Ingredients

  • 2 mushrooms trumpet, cleaned and sliced
  • 2 tablespoons butter
  • 1/2 lemon juiced
  • 1 shallot minced
  • 1 ounce slab bacon or salt pork
  • 1/4 cup onions caramelized
  • 2 chicken legs and thighs, deboned
  • 2 tablespoons chardonnay
  • 4 tablespoons vegetable stock
  • 2 tablespoons butter
  • parsley chopped
  • 1 pound fingerling potatoes
  • duck fat or vegetable oil if you don't have any
  • salt
  • pepper

Method

  • Melt 2 tbs. of butter in a large pan over low heat.
  • Add bacon or salt pork and sweat for a few minutes without giving it color.
  • Add shallots and sweat without giving color for a few minutes.
  • Add mushrooms and continue to cook over low heat, adding a pinch of salt, pepper and the lemon juice. The mushrooms will begin to release water - once the water is completely absorbed, stop cooking.
  • Add caramelized onions and toss to heat. Set aside.
  • Preheat the oven to 400°.
  • Heat a new pan that can go into the oven over high heat with a little blended oil.
  • Season chicken with salt and pepper.
  • Once pan is hot, add chicken legs skin side down and cook over high heat for a minute.
  • Place entire pan in oven and cook until chicken registers 165°, about 10 minutes.
  • Take pan out, remove chicken, drain oil.
  • Deglaze pan with chardonnay, scraping up the brown bits. Reduce wine by half, add stock and reduce by half again.
  • Turn fire off, add 2 tbs. of butter and whisk until incorporated.
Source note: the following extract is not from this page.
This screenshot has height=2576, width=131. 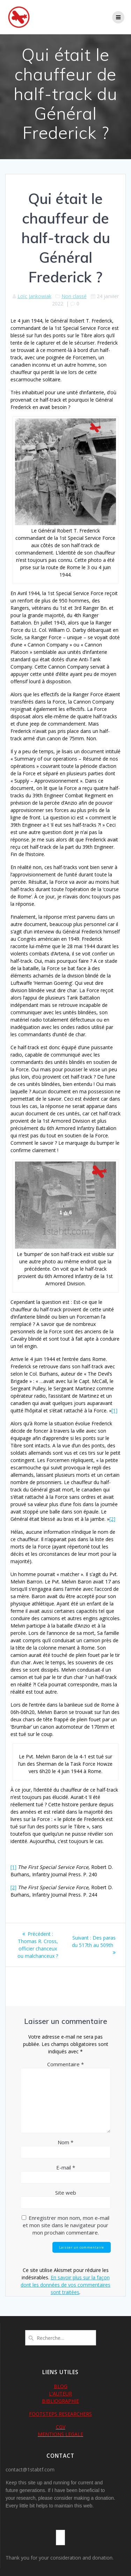 What do you see at coordinates (65, 2167) in the screenshot?
I see `E-mail` at bounding box center [65, 2167]. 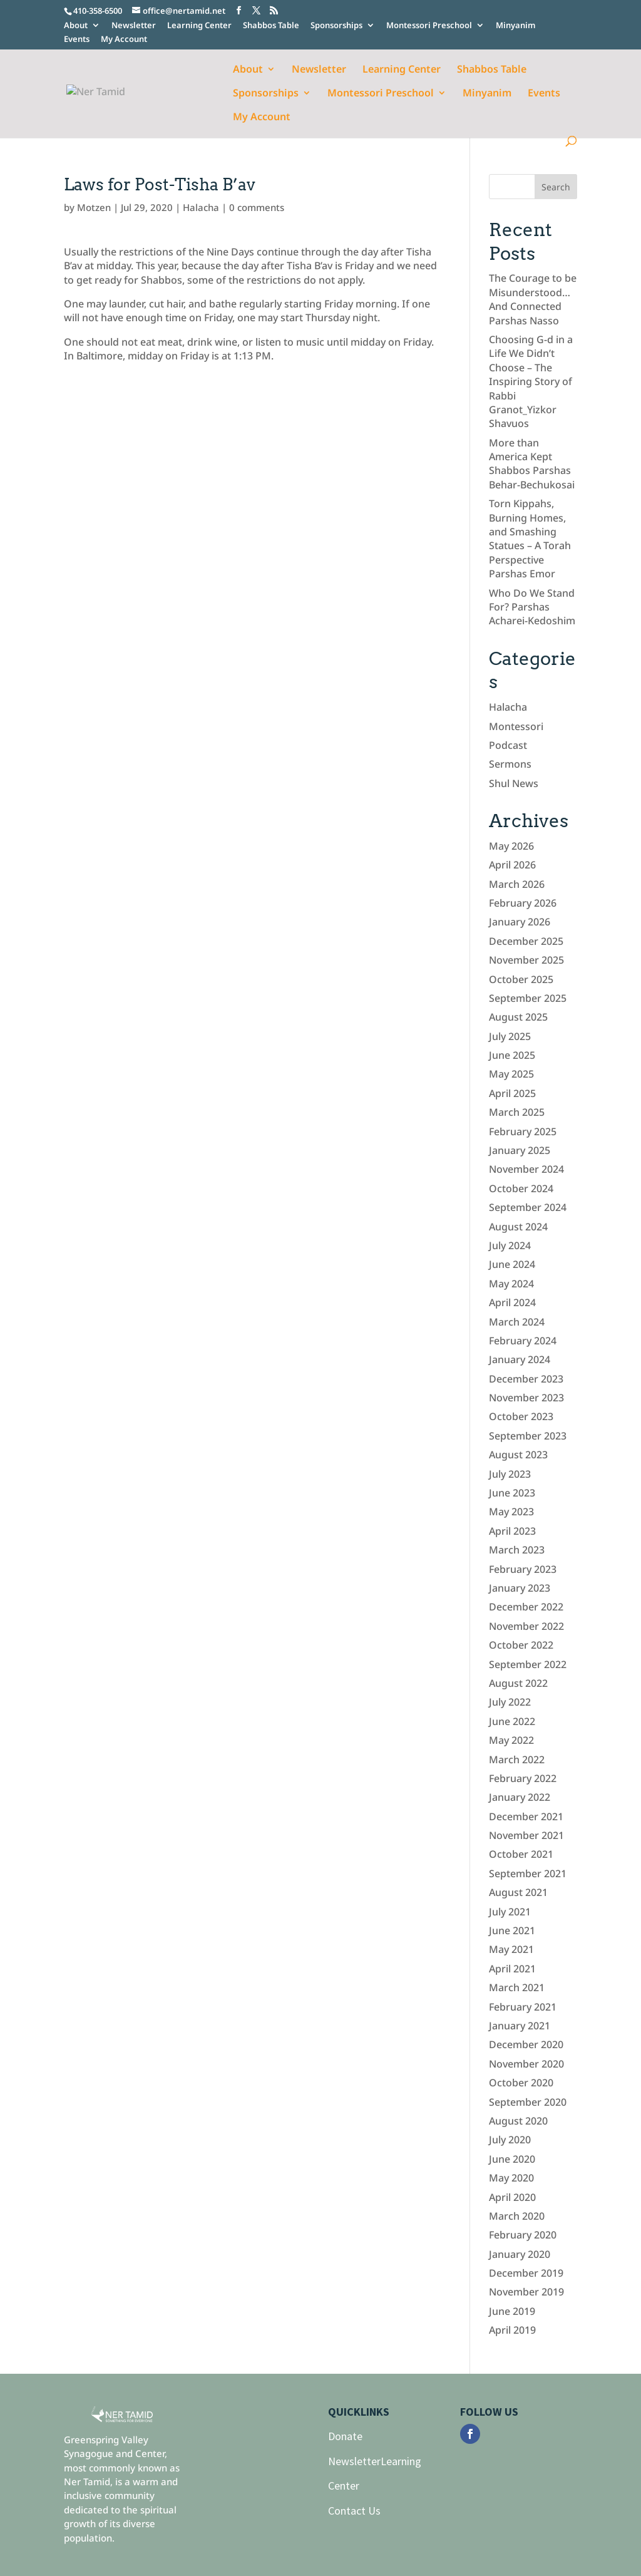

Place mushroom mix in center of plate, top with chicken, add sauce around, garnish with parsley.
  • To cook the fingerlings, bring a large pot of water to a boil.
  • Add potatoes and blanch for 3-4 minutes. Drain and dry well.
  • Add about 2 inches of oil (or equivalent amount of duck fat) to a heavy bottomed sauce pan and heat until a piece of bread, when dropped into the oil, browns in 3 seconds.
  • Add the potatoes to the pan, being careful to stand back if the skins sputter a bit. Allow to cook for a minute, remove and drain on paper towels and salt and pepper immediately while still hot.
  • If you'd like to time this all so that the potatoes are finished at the same time as the chicken, cook the potatoes as soon as the chicken goes into the oven.